Task data below:

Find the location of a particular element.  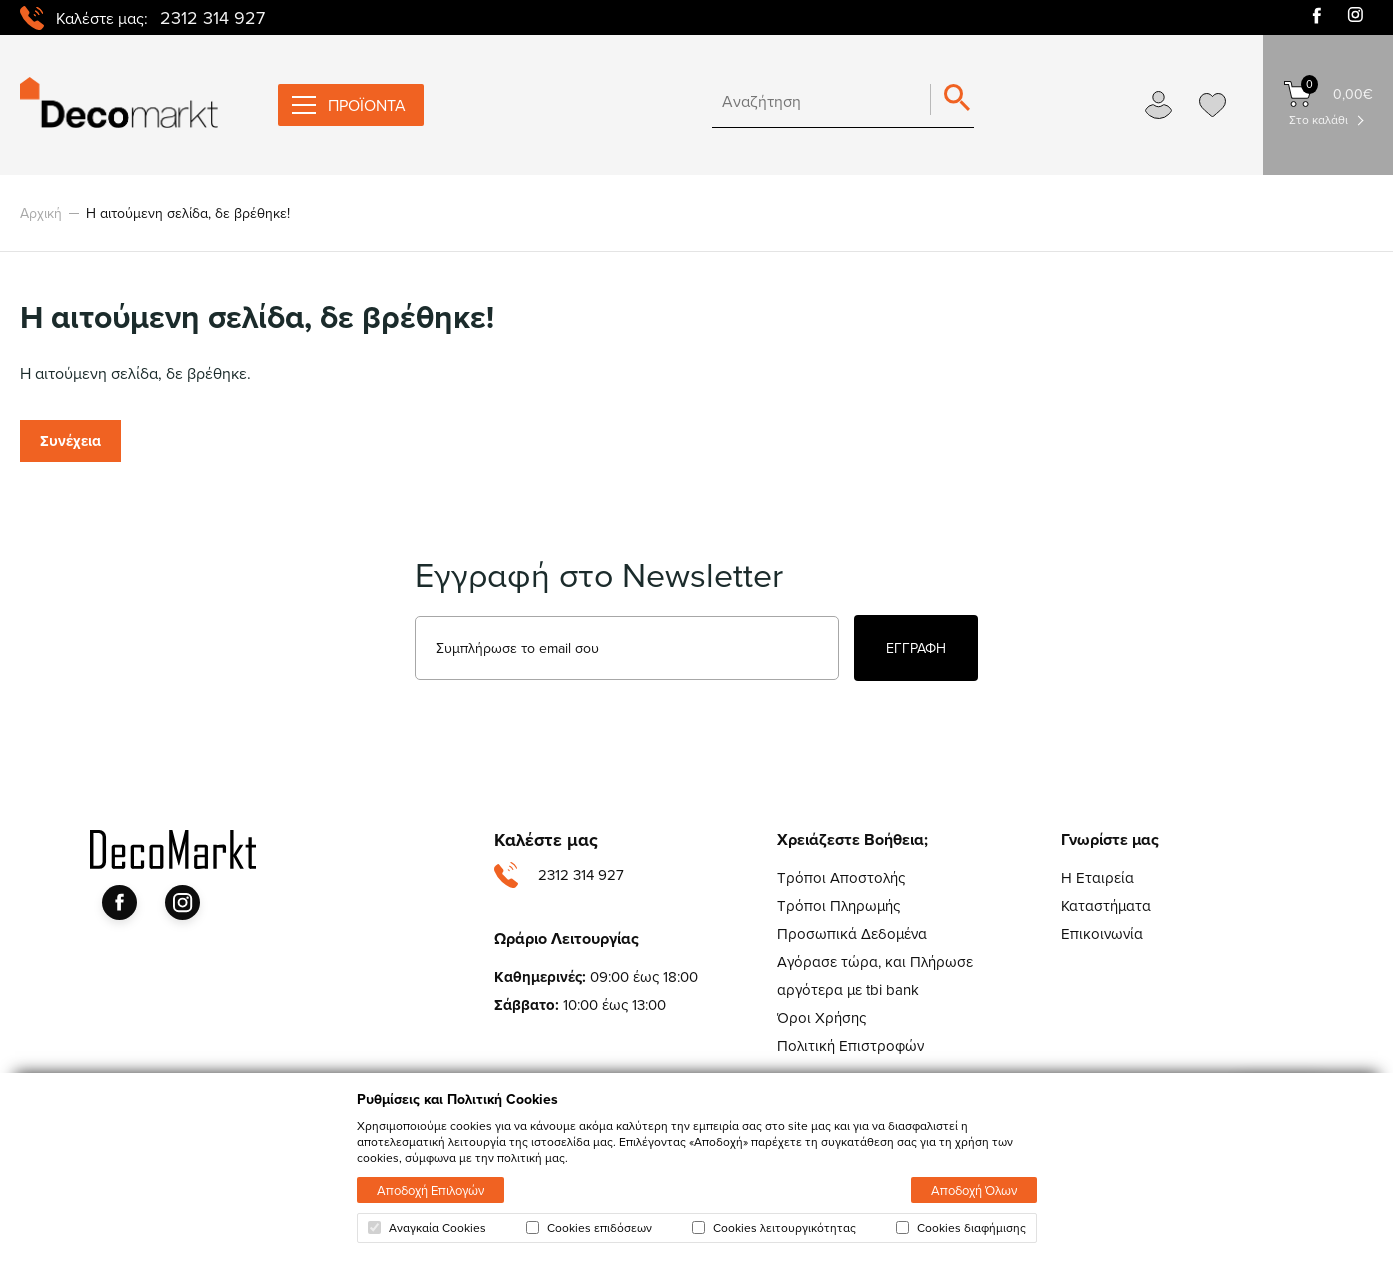

Καταστήματα is located at coordinates (1106, 905).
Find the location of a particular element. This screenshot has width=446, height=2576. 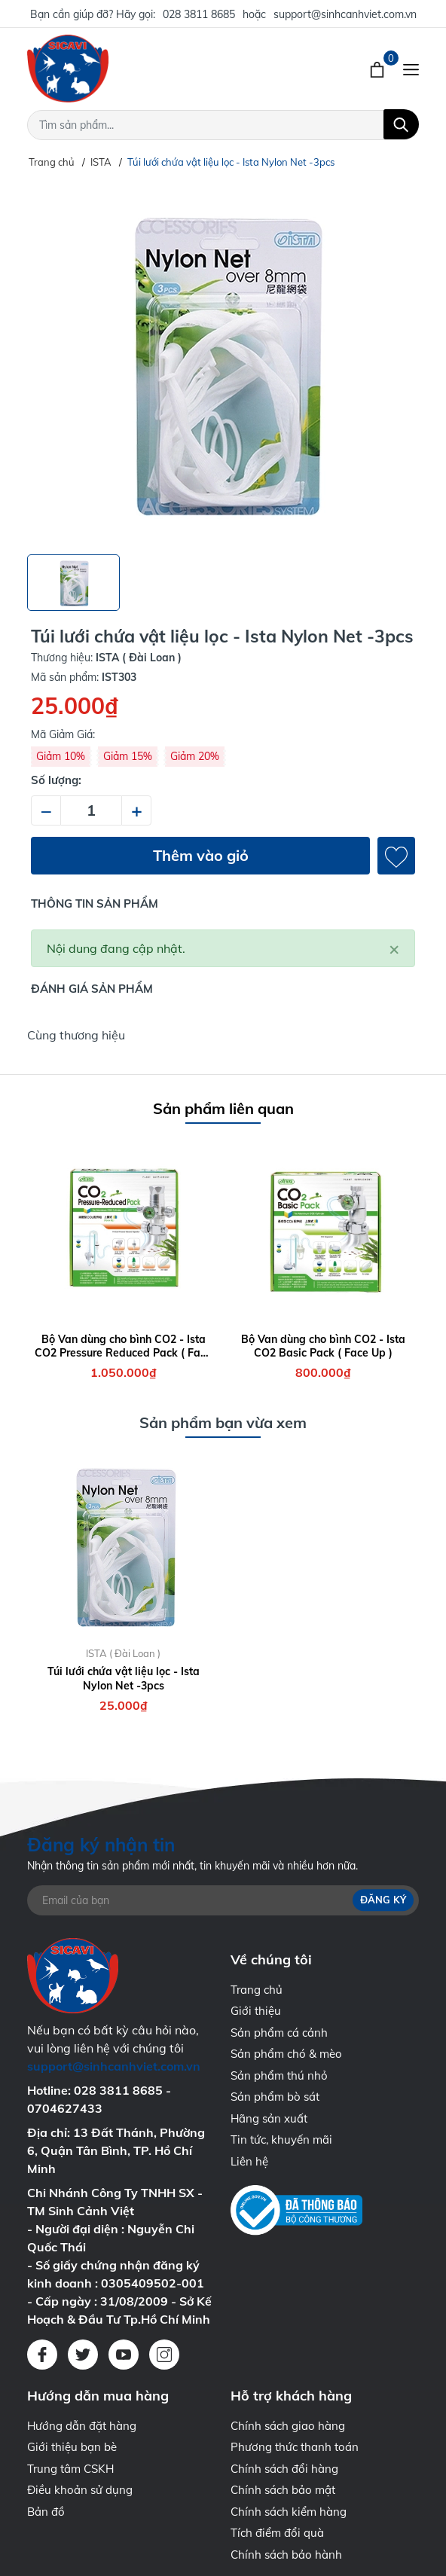

[Instagram] is located at coordinates (164, 2354).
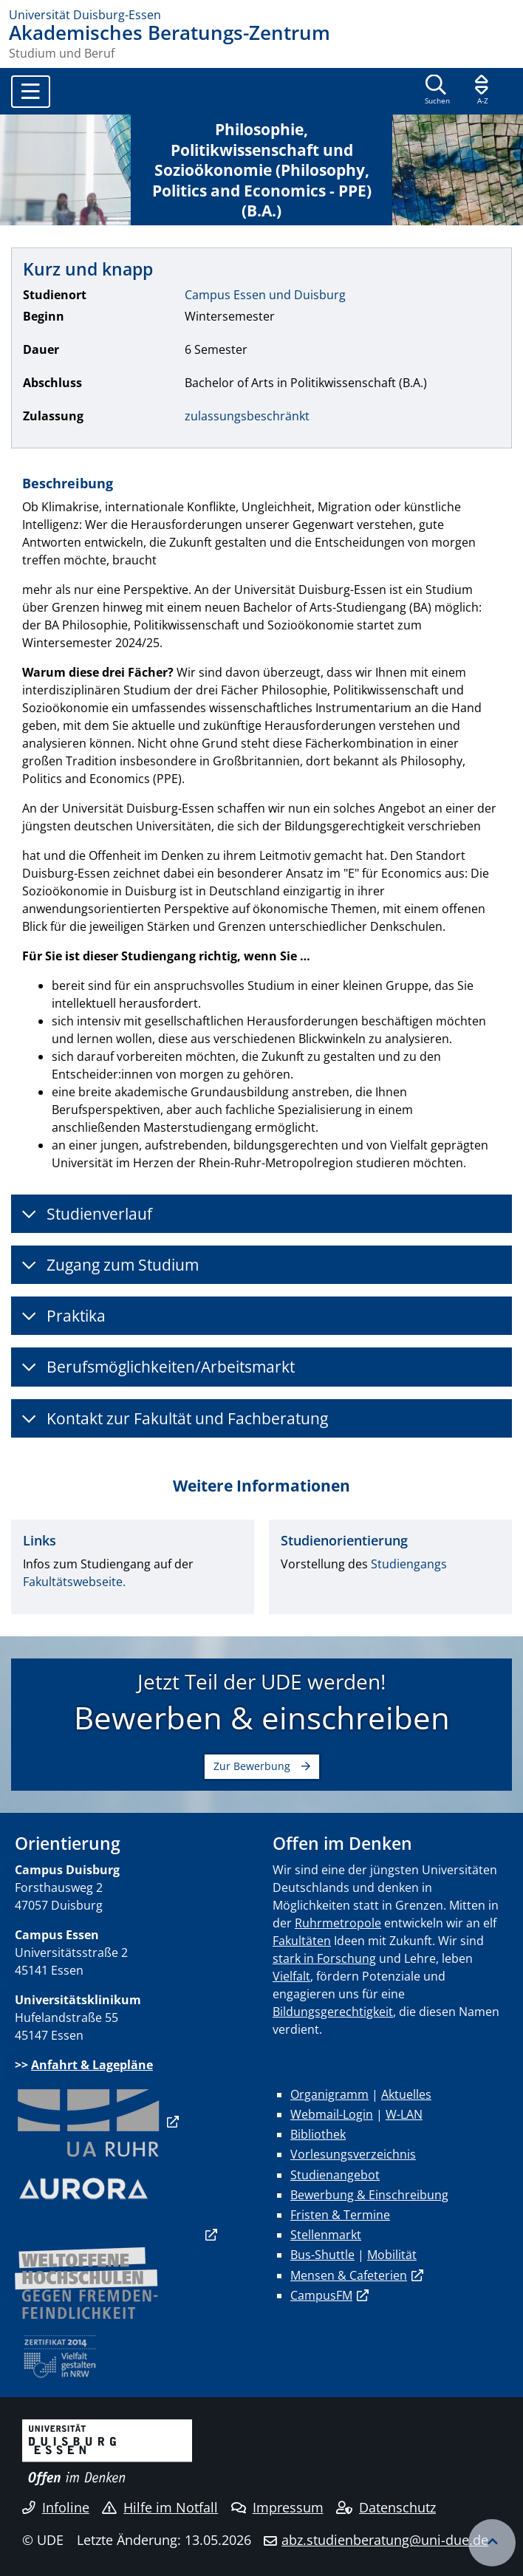 The height and width of the screenshot is (2576, 523). Describe the element at coordinates (92, 2065) in the screenshot. I see `Anfahrt & Lagepläne` at that location.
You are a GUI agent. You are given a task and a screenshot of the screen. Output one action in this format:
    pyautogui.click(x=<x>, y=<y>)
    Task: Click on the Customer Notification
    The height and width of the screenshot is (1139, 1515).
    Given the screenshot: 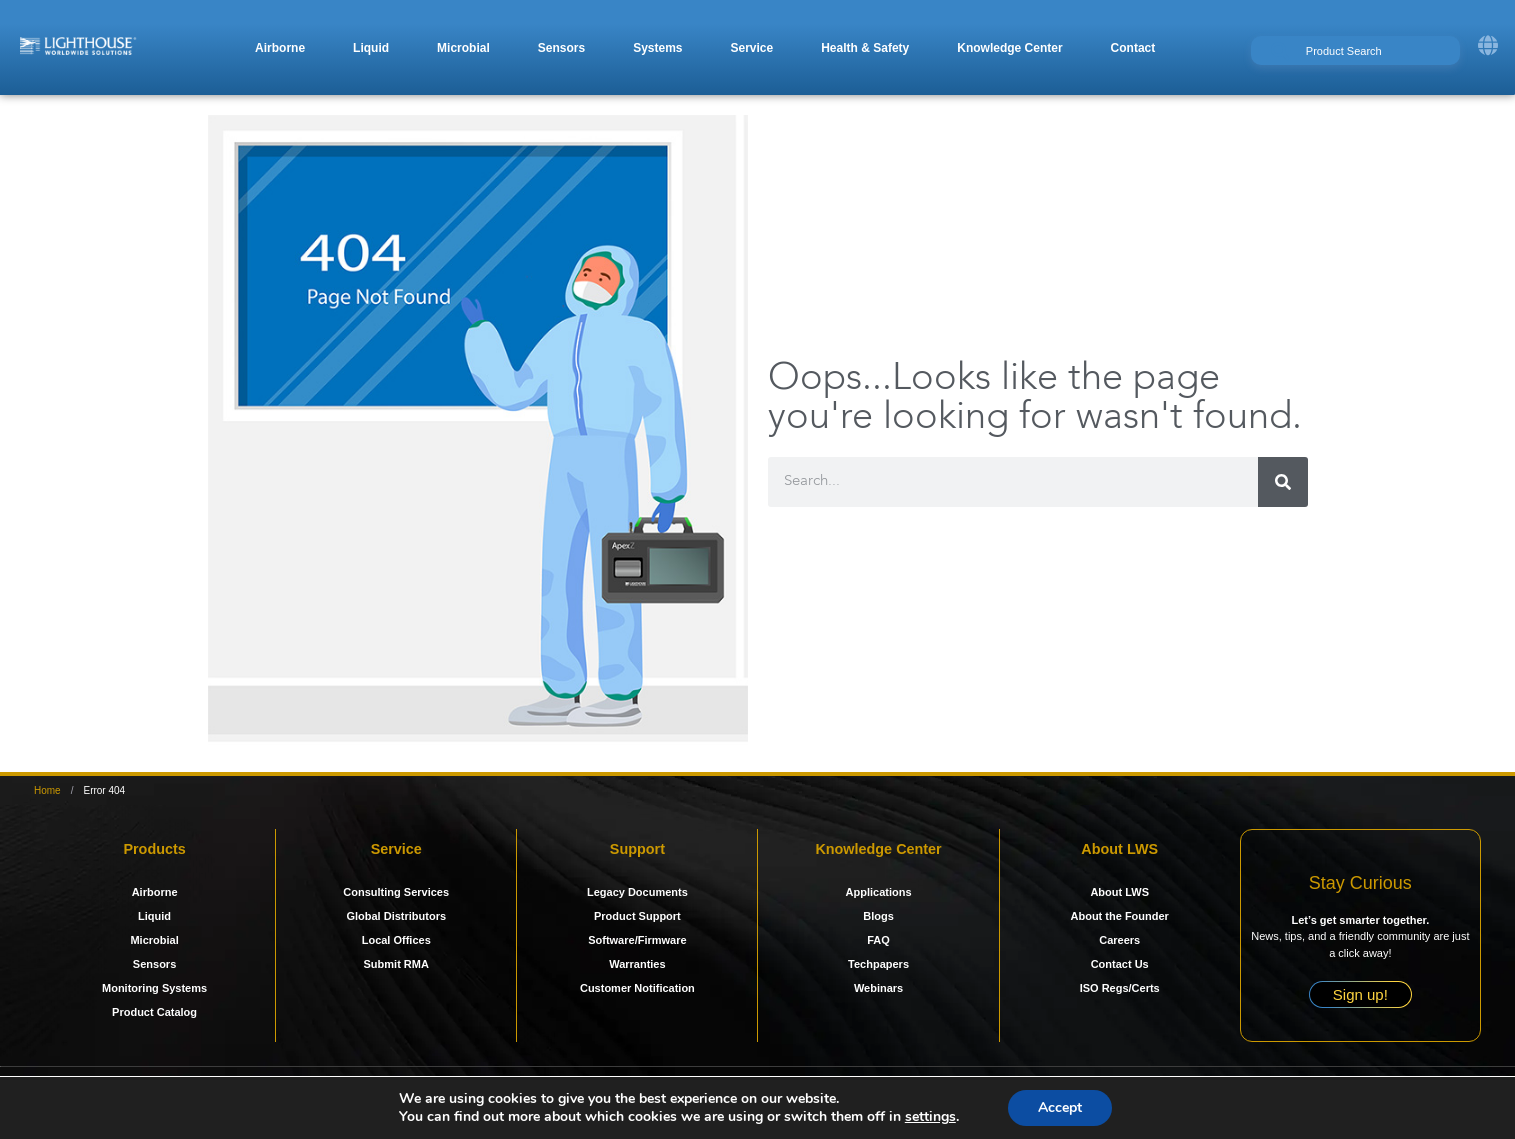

End of Task data.

» About this exercise:
Above are some entries; copy exactly the lines from the line with "Find the location of a particular element. This" through the line with "You are a GUI", both included, but none of the pictures.

» Expected answer:
Find the location of a particular element. This screenshot has width=446, height=2576. 

[Instagram] is located at coordinates (164, 2354).
 The height and width of the screenshot is (2576, 523). Describe the element at coordinates (92, 2065) in the screenshot. I see `Anfahrt & Lagepläne` at that location.
You are a GUI agent. You are given a task and a screenshot of the screen. Output one action in this format:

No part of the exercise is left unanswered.